Sundae basically removes the friction both for the homeowners and the developers: those who want to sell their homes only have to deal with one entity, Sundae itself, which comes in to photograph (using Matterport) the property, provide some guidance on how to sell it and at what price, offer an advance on the sale in case the owner needs the money even faster, and ultimately bring in a number of interested prospects, including itself.

Those who are looking for investment properties can use the service to widen the funnel of homes that they can discover, buy and work on.

Stech said he had a brainwave about the opportunity when he finished graduate school at Stanford and moved to Las Vegas, which at the time was at the epicenter of the housing market crash of 2009. He bought a one-bedroom condo that sold for $267,000 in 2007 for $19,000 in cash and realized that the market was ripe for the taking.

It was a brainwave that came in part because of his experience. Stech has spent his whole professional life in property. Before Sundae, he and co-founder Andrew Swain were executives at LendingHome, providing loans to property investors; and before that Stech built a property business in Vegas.

There is admittedly something a little unsettling about any kind of business that focuses on distress: the implication is that those building services for people who are in difficult circumstances can take advantage of them and essentially operate in a predatory way.

Stech said that his intention is in fact to prevent that very situation, by creating a more transparent process where sellers are given the option of considering offers from multiple developers rather than just one that is not going to be operating with the seller’s interests in mind, but his own.

“It’s shameful what property developers have become,” Stech said. “The idea has become glamorized, and they make a ridiculous amount of money. Everyone forgets who lost in the process: the homeowner who is probably being forced to sell.”

That’s not to say that selling on a marketplace will remove that self-interest but it creates the option for more balanced dynamics where a seller might at least have more competition to consider. If especially tight markets like London’s are any example, in the best case scenarios sellers sitting in a property might even make an excellent turnaround on their homes, compared to the sums they initially paid to buy them, even if the home might still need a lot of “love” to become habitable by gentrified comparisons.
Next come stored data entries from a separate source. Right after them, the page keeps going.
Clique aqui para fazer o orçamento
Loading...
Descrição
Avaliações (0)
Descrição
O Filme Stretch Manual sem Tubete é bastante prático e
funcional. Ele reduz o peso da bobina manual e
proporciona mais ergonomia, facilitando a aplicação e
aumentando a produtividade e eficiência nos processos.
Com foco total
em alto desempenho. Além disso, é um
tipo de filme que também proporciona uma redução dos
All of this is especially interesting in light of the bigger forces at play, which have brought us all closer to staying put in one place more than being nomadic, heightening the bigger urge to buy property rather than rent if we can manage it financially.
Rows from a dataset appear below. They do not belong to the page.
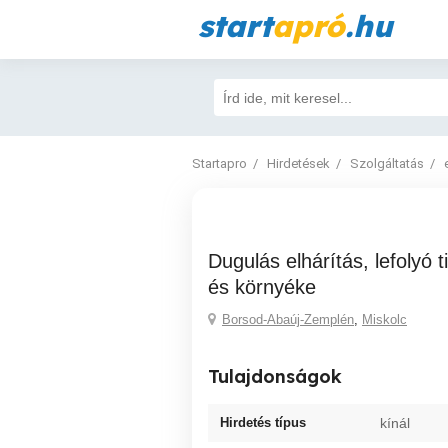
start
apró
.hu
Startapro
Hirdetések
Szolgáltatás
Dugulás elhárítás, lefolyó tisztítás, Miskolc
és környéke
Borsod-Abaúj-Zemplén
,
Miskolc
Tulajdonságok
Hirdetés típus
kínál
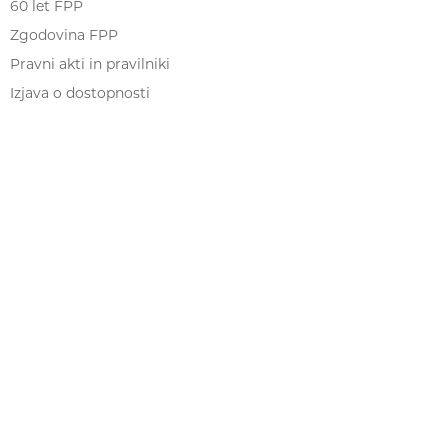
60 let FPP
Zgodovina FPP
Pravni akti in pravilniki
Izjava o dostopnosti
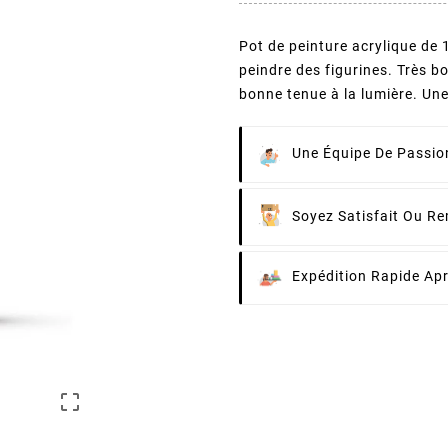
Pot de peinture acrylique de
peindre des figurines. Très b
bonne tenue à la lumière. Une 
Une Équipe De Passion
Soyez Satisfait Ou R
Expédition Rapide Ap

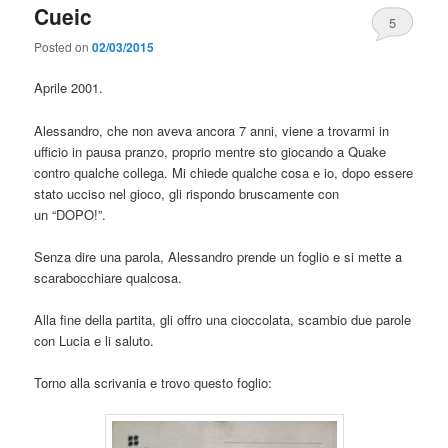
Cueic
5
Posted on
02/03/2015
Aprile 2001.
Alessandro, che non aveva ancora 7 anni, viene a trovarmi in
ufficio in pausa pranzo, proprio mentre sto giocando a Quake
contro qualche collega. Mi chiede qualche cosa e io, dopo essere
stato ucciso nel gioco, gli rispondo bruscamente con
un “DOPO!”.
Senza dire una parola, Alessandro prende un foglio e si mette a
scarabocchiare qualcosa.
Alla fine della partita, gli offro una cioccolata, scambio due parole
con Lucia e li saluto.
Torno alla scrivania e trovo questo foglio:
“The concept of homeownership is fundamentally changing. This is particularly true given COVID-19 which has caused more uncertainty and forced people to rethink their real estate decisions. Homeowners are looking for solutions that make the selling process more efficient, transparent, and reliable, particularly for the distressed property segment,” said Frank Rotman, founding partner at QED Investors, in a statement. “Sundae’s rapid growth is a testament to their differentiated offering and the trusted brand they’ve created through a customer-centric approach to the market.”